This handmade sparkler comes from the area Wine Folly called “the hottest Champagne region right now,” a growing area in Aube known as Côte des Bar that sits closer to Chablis than to Reims. In fact, it shares the same Kimmeridgian limestone and clay soils as Chablis, lending the wines an incredible mineral quality while simultaneously delivering a rounded, brioche-scented Champagne à la the classics.
Decanter has twice recently given this bottling a 97-point score, putting it in the top 1% of all Champagnes.
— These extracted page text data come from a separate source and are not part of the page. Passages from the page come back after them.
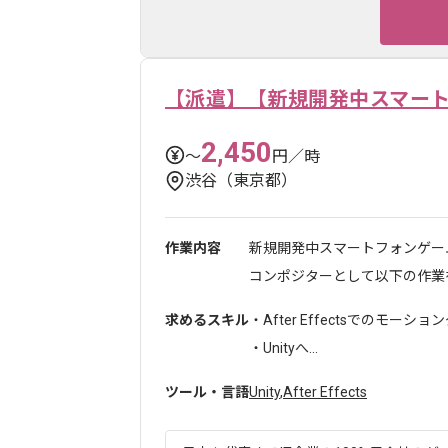
【派遣】【新規開発中スマー
2,450
〜
円／時
渋谷（東京都）
作業内容
新規開発中スマートフォンゲー
コンポジターとして以下の作業をお
求めるスキル
・After Effectsでのモー
・Unityへ...
ツール・言語
Unity
,
After Effects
That quality starts in Devaux’s vine selection. They work only with growers who sign on to their region-leading “D selection” quality standards, which go well beyond Champagne’s already high bar. And in the Cuvée D—55% Pinot Noir and 45% Chardonnay—they only used the first pressing of the grapes, a gentler approach that leads to a finer acidity and deeper complexity in the glass. It dances from citrus to orchard fruit and flirts with baking spices over the deep, fresh-baked pastry aromas. The mousse is vivid and energetic.
Poured at Michelin-three-star restaurants such as Gordon Ramsay's namesake eatery in London and Anne-Sophie Pic's Maison Pic in Valence, Cuvée D is one of the only five-year-aged Champagnes of such impressive complexity that can boast a price tag you’d find on an entry-level bottle.
For Wine Access members it starts at a fantastic price. That bottle of Dom, while lovely, will run you around $200.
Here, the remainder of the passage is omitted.